Sisonaga ignored the food and spoke: "You have come to the right place, my dear pupil. For I, and only I, have found the one true means of uniting oneself with the world-soul. Where the foolish Buddhists and Brachmanists still grope in ignorance, I alone know the truth. Sit before me and I will explain my system."
So, with Rama interpreting the hard parts, Sisonaga told of the three categories {energy, mass, and intelligence); of the equilibrium between soul and consciousness, whence the ego evolves; of how activity causes the ego to differentiate into the six senses, the five motor organs, and the five potentials, which in combination with the five elements and the soul make up the twenty-five realities ...
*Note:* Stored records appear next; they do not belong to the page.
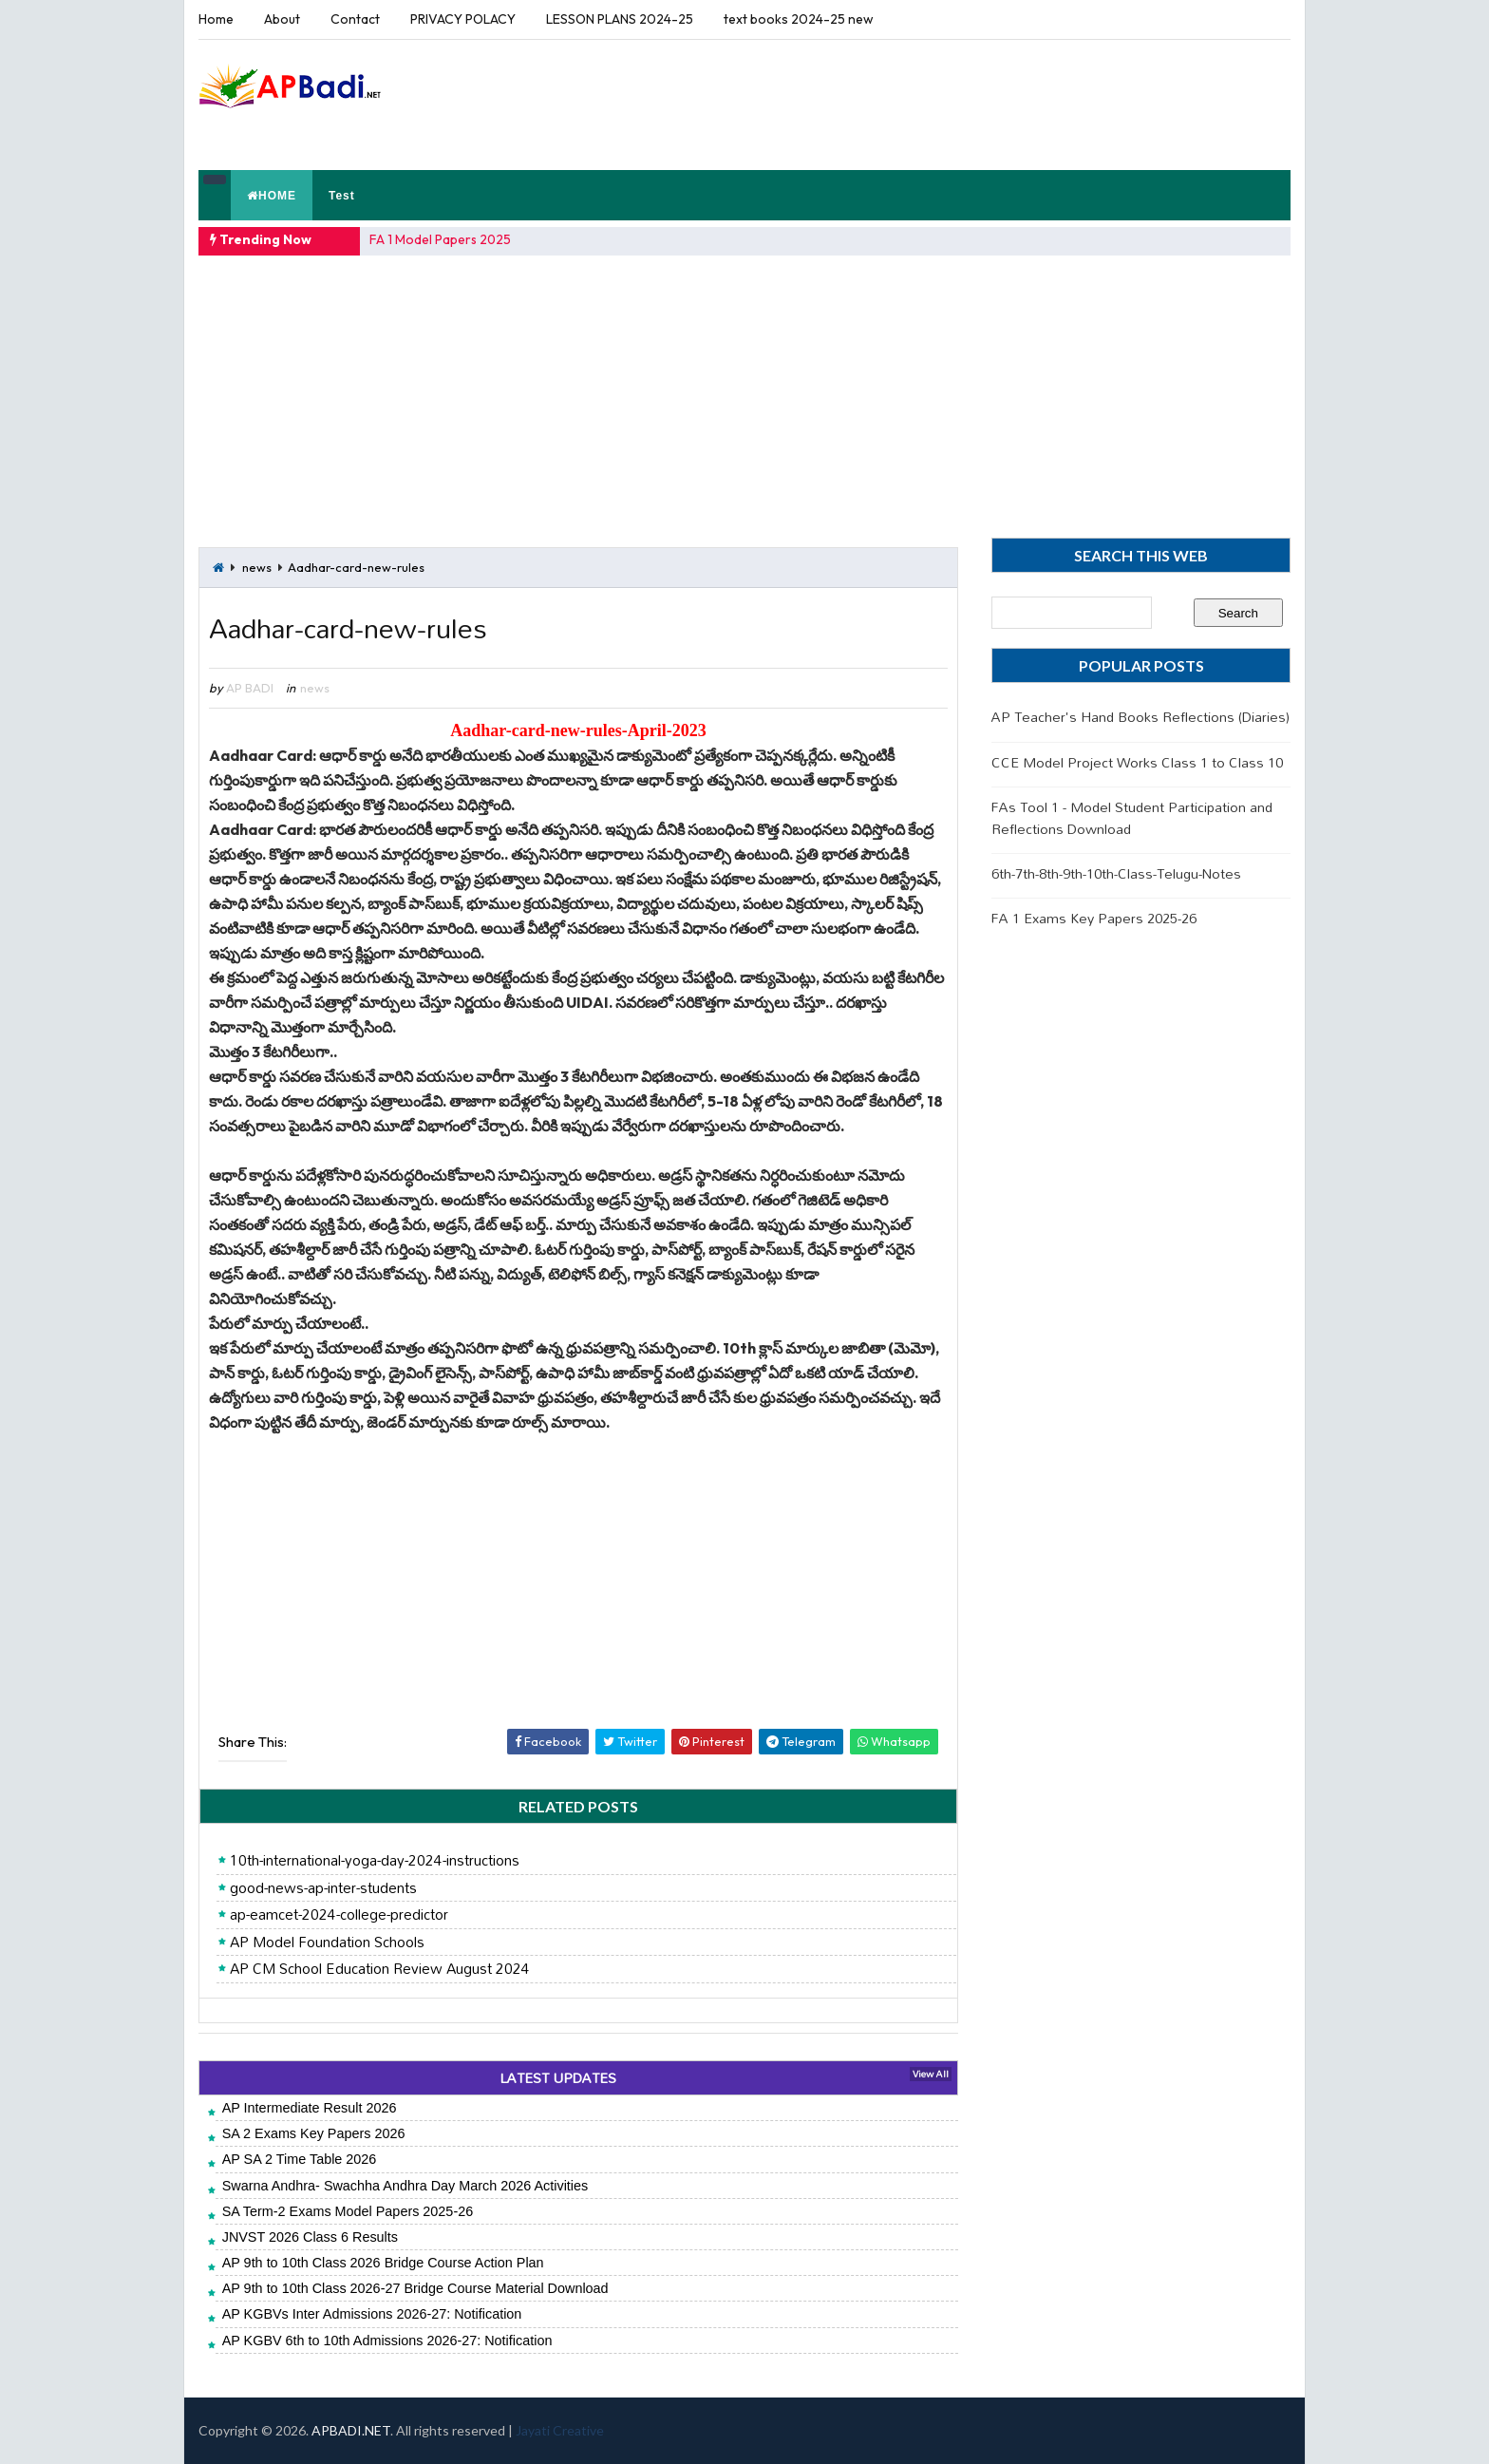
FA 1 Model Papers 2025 (440, 239)
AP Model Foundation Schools (327, 1942)
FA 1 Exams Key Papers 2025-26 (1094, 918)
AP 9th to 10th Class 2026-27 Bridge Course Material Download (415, 2288)
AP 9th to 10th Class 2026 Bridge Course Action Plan (383, 2262)
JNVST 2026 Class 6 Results (310, 2237)
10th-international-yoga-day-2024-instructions (374, 1860)
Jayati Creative (560, 2430)
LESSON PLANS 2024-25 (619, 19)
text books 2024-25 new (799, 19)
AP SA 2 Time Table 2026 (299, 2159)
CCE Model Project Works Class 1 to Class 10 (1137, 762)
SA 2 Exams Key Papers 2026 (313, 2133)
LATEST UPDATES (557, 2078)
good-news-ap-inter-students (323, 1888)
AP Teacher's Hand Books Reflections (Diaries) (1140, 716)
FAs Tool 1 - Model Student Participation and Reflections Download (1131, 817)
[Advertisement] (943, 103)
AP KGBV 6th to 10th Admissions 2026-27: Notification (387, 2340)
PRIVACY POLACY (463, 19)
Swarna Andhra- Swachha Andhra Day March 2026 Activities (405, 2185)
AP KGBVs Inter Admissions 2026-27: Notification (372, 2314)
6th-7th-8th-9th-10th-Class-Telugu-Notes (1116, 873)
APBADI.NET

"Speaking of the five motor organs," I said, "it is about the last of those—the generative organ—that I wish to consult you." And I told him of my troubles. He said:
"Oh, my dear pupil, how wrong you are! You seek to continue experience; but experience involves pain. This pain results from the five errors: inference, illusory knowledge, imagination, sleep, and memory. To attain concentration and thence to unite your individual consciousness with the cosmic consciousness, you must correct these errors. To correct the five errors, you must suppress egotism and self-esteem, which includes all desire and aversion, even the desire for self-preservation. To achieve this, you must first adhere to the negative ethic. That is, you must renounce injury to any being, falsehood, theft, incontinence, and the acceptance of gifts. This is followed by the positive ethic of vegetarianism, austerity, and irresponsibility. So, obviously, your desire—"
"Yes, yes," I interrupted. 'This is very much what Rama's Buddhist priest told me. But suppose I undertake all this, what do I get? That priest's bliss of nonexistence?"
"Not at all; that is where they err. You unite your individual consciousness with the cosmic consciousness, and the powers of the cosmic consciousness become yours."
"What powers?"
"An accomplished yogin can do things on this material plane that ordinary men cannot—levitate himself, pick up an elephant, push over a city wall, or raise the dead back to life. Of course, these acts must all be done from purely altruistic motives. The slightest trace of self-interest, and the powers vanish."